---------- RECORDED DATA ----------

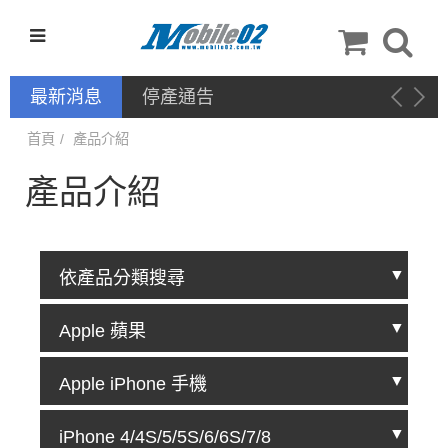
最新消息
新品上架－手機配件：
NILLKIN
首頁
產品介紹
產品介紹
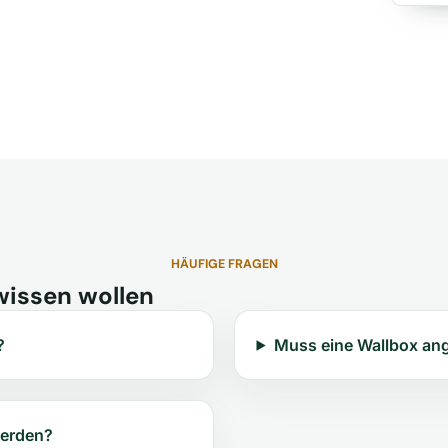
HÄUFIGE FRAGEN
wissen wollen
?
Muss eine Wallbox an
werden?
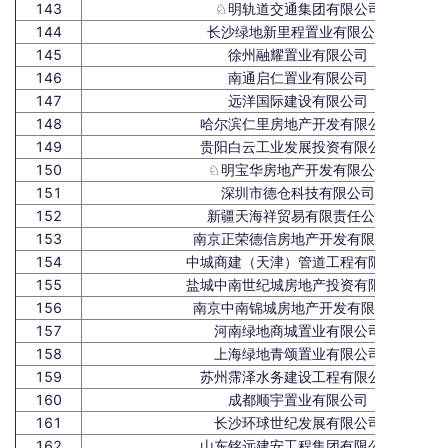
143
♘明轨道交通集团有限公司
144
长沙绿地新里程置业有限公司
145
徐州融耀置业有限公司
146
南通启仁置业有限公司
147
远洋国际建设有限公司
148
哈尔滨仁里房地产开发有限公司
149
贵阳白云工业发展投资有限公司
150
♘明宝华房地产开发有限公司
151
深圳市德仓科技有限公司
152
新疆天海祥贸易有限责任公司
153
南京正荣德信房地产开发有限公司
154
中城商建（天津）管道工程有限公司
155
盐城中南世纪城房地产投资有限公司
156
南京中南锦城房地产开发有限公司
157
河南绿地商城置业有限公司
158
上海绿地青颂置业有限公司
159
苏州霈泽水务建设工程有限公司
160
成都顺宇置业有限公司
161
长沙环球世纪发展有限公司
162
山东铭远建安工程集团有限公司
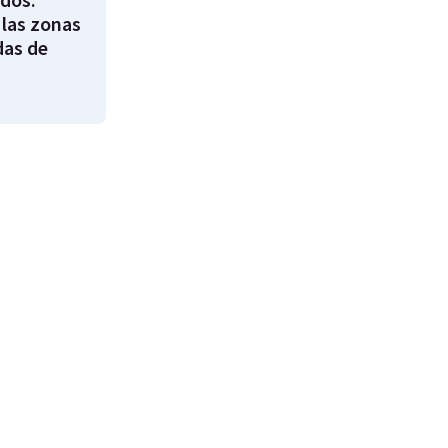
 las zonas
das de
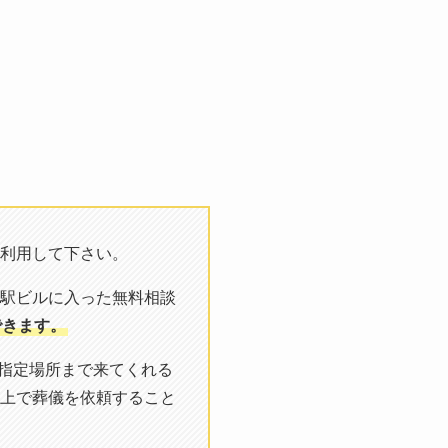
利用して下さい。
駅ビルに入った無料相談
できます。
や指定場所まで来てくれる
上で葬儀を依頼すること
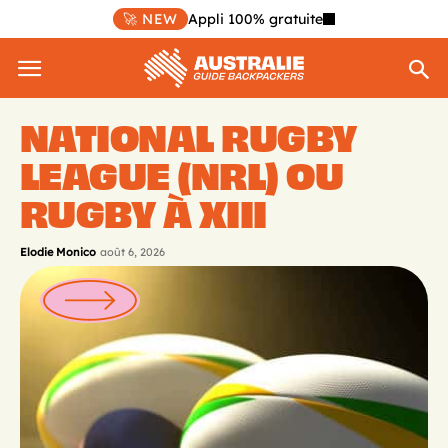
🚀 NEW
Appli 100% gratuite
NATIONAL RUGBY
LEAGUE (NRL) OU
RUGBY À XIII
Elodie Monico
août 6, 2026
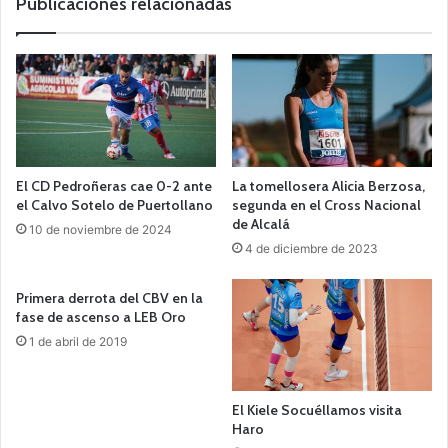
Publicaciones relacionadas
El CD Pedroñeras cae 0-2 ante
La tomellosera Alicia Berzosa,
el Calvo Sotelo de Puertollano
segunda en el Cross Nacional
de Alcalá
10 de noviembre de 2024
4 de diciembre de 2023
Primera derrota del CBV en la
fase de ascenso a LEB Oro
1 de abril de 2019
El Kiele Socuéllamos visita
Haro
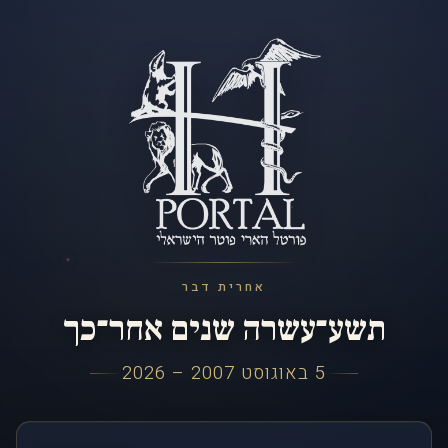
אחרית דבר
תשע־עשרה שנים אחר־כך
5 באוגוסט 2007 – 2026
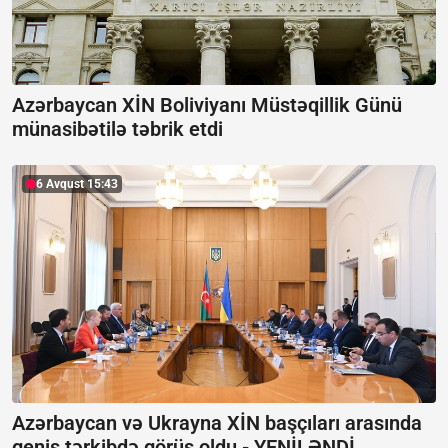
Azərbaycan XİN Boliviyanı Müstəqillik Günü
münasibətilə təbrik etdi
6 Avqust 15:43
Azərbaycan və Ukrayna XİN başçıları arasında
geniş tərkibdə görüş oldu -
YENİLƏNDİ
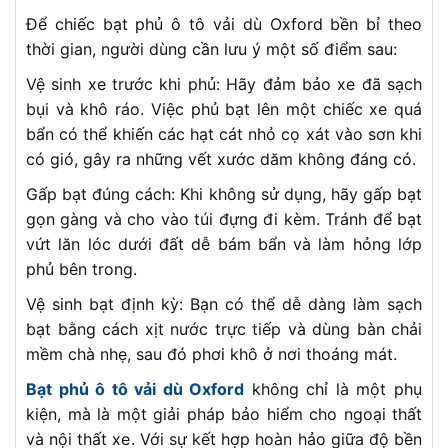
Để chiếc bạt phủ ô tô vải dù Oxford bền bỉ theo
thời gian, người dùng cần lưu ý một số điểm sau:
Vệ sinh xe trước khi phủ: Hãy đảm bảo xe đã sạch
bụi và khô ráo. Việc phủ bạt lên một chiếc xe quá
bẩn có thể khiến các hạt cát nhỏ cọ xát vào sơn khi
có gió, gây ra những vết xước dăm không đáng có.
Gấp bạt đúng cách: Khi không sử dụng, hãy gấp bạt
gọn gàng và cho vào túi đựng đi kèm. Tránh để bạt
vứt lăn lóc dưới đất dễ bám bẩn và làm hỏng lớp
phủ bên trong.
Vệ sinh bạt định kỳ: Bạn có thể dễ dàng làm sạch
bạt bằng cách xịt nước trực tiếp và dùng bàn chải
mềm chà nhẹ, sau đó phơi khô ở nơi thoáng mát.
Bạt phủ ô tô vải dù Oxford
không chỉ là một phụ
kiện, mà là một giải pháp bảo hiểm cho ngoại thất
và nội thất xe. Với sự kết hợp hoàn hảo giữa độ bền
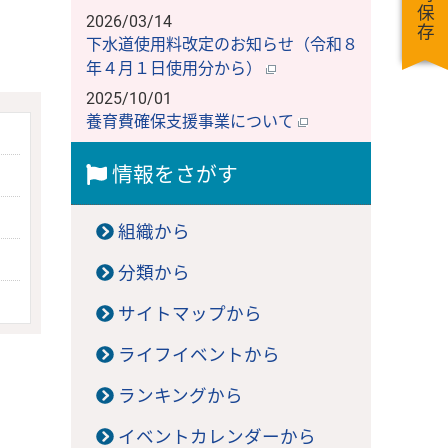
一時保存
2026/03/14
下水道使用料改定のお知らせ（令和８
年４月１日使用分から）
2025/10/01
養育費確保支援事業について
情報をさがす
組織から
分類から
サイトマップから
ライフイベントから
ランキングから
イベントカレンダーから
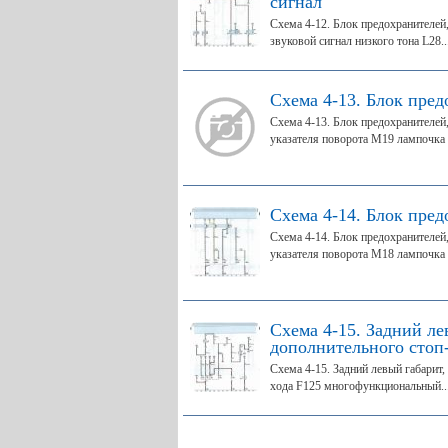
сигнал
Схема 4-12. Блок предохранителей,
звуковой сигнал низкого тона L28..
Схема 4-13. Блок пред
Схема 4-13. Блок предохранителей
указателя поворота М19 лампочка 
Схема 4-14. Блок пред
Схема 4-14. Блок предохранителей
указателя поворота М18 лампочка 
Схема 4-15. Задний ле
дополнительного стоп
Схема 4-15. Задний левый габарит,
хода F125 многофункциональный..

----------
---------- RECORDED DATA ----------

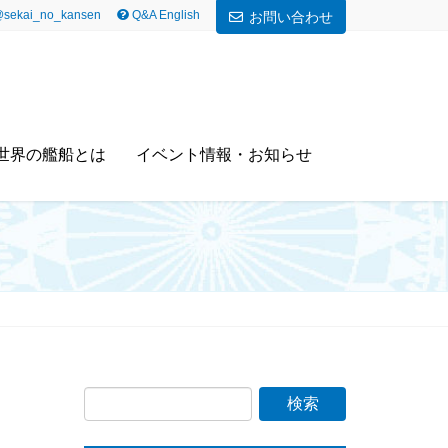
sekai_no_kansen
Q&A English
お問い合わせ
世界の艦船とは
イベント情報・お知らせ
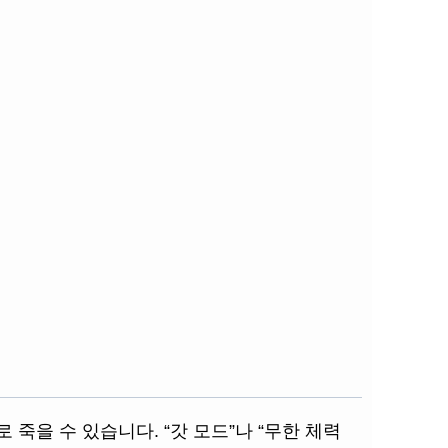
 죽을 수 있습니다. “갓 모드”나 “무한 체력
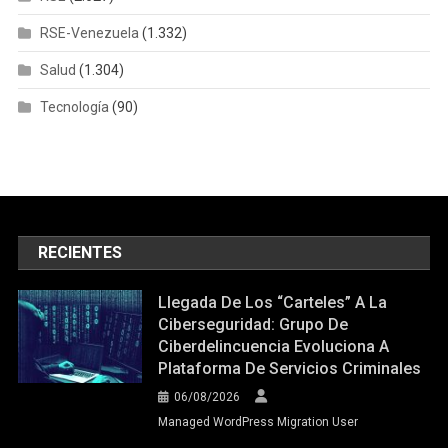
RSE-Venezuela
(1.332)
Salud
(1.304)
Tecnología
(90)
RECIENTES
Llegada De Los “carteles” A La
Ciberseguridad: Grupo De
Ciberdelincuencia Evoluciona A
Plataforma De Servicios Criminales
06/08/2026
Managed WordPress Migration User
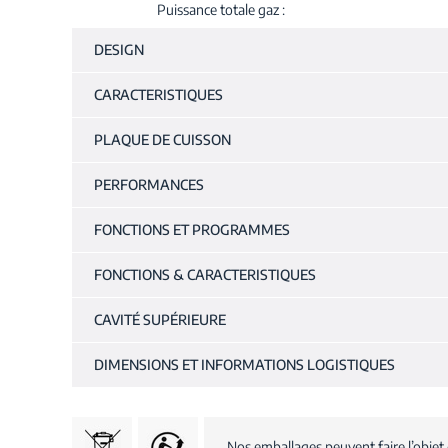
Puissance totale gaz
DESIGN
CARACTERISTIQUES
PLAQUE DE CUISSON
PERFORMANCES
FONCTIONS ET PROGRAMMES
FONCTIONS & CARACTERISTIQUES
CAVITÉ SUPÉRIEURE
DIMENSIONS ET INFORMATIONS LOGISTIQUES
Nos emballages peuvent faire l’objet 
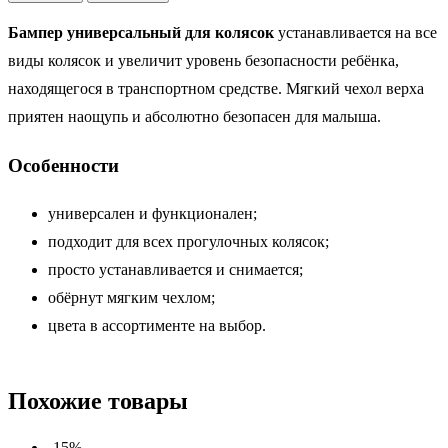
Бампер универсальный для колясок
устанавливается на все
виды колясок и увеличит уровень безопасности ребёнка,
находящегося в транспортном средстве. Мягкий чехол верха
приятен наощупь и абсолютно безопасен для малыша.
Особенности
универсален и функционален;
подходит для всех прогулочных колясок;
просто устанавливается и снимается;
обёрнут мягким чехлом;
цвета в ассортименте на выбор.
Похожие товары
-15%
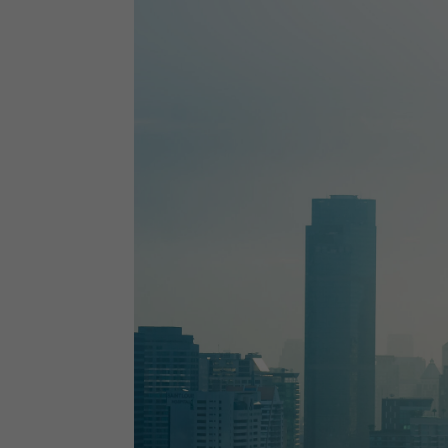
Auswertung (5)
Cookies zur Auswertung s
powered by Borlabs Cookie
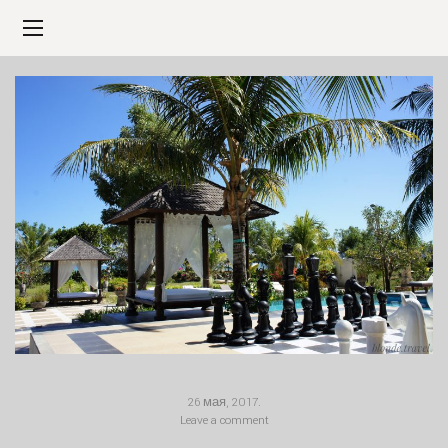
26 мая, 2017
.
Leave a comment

----------

* [ASSIGNMENT]:
Print from the line containing "Nos emballages peuvent faire l’objet" through the line containing "Leave a comment" in the data above, exactly as the lines stand, and omit every picture.

* [EXERCISE OUTPUT]:
Nos emballages peuvent faire l’objet 
Бампер универсальный для колясок
устанавливается на все
виды колясок и увеличит уровень безопасности ребёнка,
находящегося в транспортном средстве. Мягкий чехол верха
приятен наощупь и абсолютно безопасен для малыша.
Особенности
универсален и функционален;
подходит для всех прогулочных колясок;
просто устанавливается и снимается;
обёрнут мягким чехлом;
цвета в ассортименте на выбор.
Похожие товары
-15%
Auswertung (5)
Cookies zur Auswertung s
powered by Borlabs Cookie
26 мая, 2017
.
Leave a comment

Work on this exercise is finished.